Type of Document Dissertation Author Grantham, Jonathan Hires Author's Email Address email@example.com URN etd-11032006-171403 Title Helping Teachers "Do What They Do": Teachers' Perceptions of the Influence of Peer and Adminitrator Suppor on Teacher Retention Degree Doctor of Education Department Educational Leadership and Policy Studies, Department of Advisory Committee
Advisor Name Title Jeffrey S. Brooks Committee Chair Keywords
Date of Defense 2006-10-29 Availability unrestricted AbstractABSTRACT
The purpose of this study was to investigate which forms of administrative and peer support facilitate teacher retention. Specifically, I explored both administrative and peer forms of support in an attempt to understand the relationships between this support and teacher retention. While most researchers are aware the growing attrition rate within the teaching profession (Darling-Hammond, 2001; Hope; 2000; McCreight, 2000), this paper focused on what can be done to keep teachers in the profession. My goal was to understand teachers’ perspectives on how administrative support and peer support influenced the rate of teacher retention at a school. Since teachers are leaving high minority, low socio-economic schools at an alarming rate (Ingersoll, 1999), administrators need to be aware of the reasons behind the attrition. After closely examining the literature on attrition, I examined specific concepts related to what administrators and other teachers can do to support first-year teachers and encourage them to remain in the profession.

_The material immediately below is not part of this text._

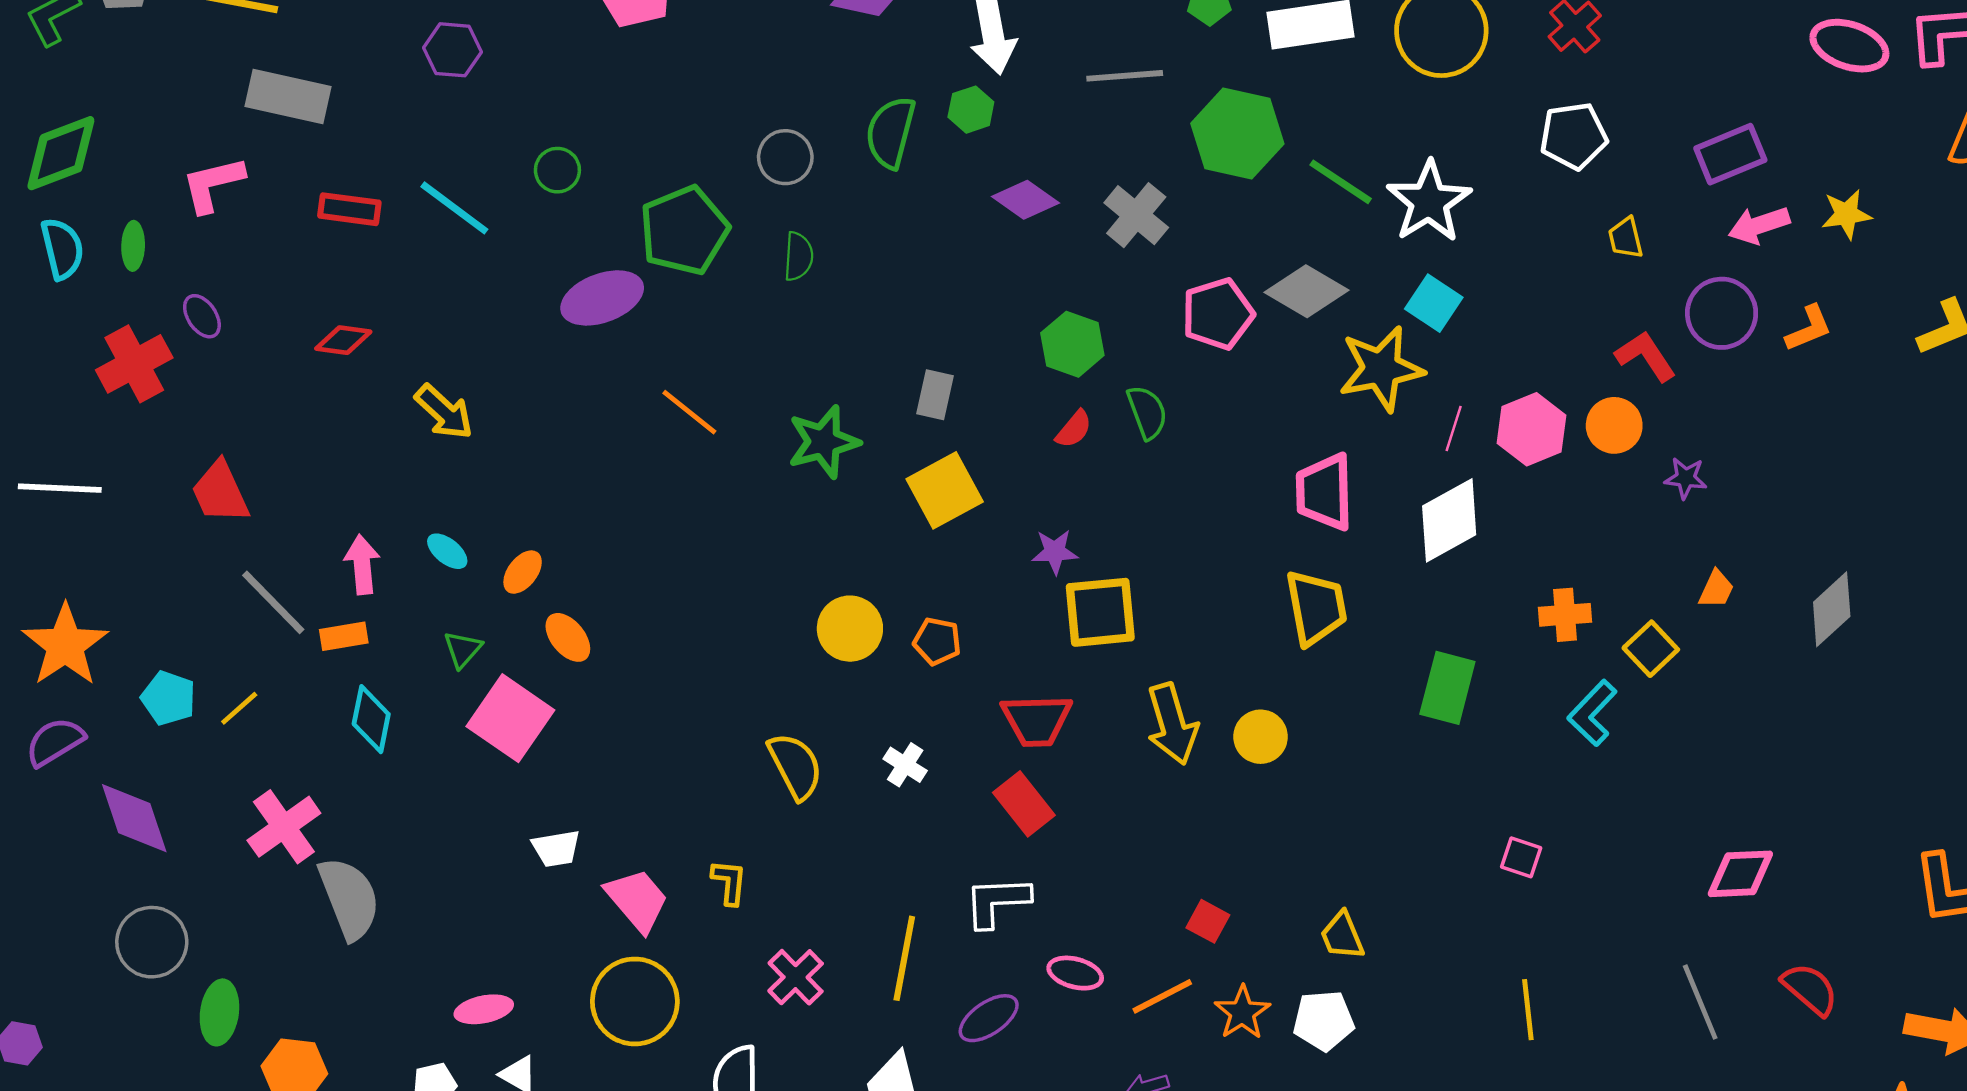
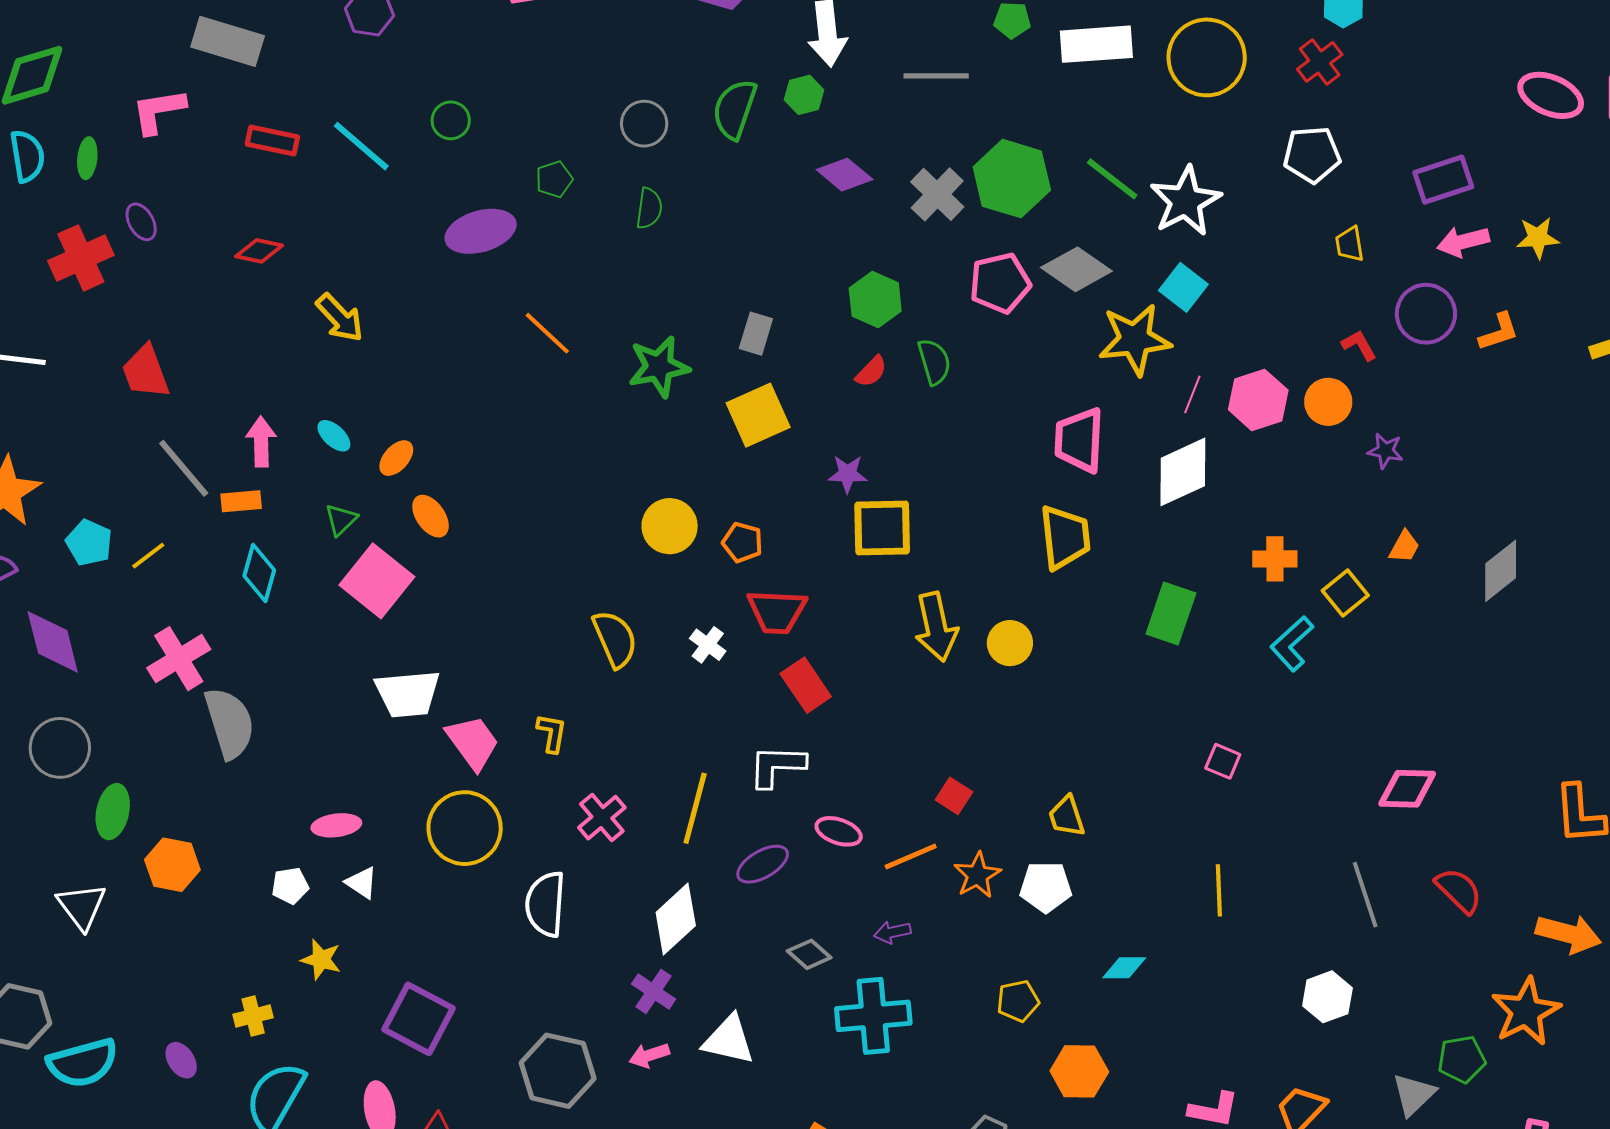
green hexagon: (1237, 134) -> (1012, 179), moved
green pentagon: (684, 230) -> (554, 179), size x0.5
red L-shape: (1646, 356) -> (1359, 345), size x0.7
red trapezoid: (1037, 720) -> (777, 611), moved
white trapezoid: (556, 848) -> (408, 694), size x1.6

This study is a meaningful contribution to our understanding of teacher retention and attrition because it explores the perspectives of teachers at critical junctures in their careers. I used a qualitative case study approach to investigate teacher attrition and retention at a Florida high school. I collected data from interviews with focus groups to answer research questions. Guided by extant literature, I recruited and then interviewed four different groups of teachers based on years of experience. These focus groups were made up of: (1) five teachers in their first-year of teaching; (2) five teachers who have taught for three or four years, (3) six teachers who have between five to eight years of teaching experience and (4) four teachers who have been teaching for at least twenty-five years.
My findings suggested that first-year teachers perceived a need for help from many sources. They wanted assistance from the district, administrators and from teachers. However, after this first-year of teaching, findings suggested that teachers perceive a need for less, but more focused support. In summary, I offered conclusions and recommendations based on the findings of this research. Specifically, my recommendations were made for district personnel and school-level personnel, primarily administrators and teachers. I also listed some areas of future research that might produce rich data that could change the way researchers view teacher retention in high schools.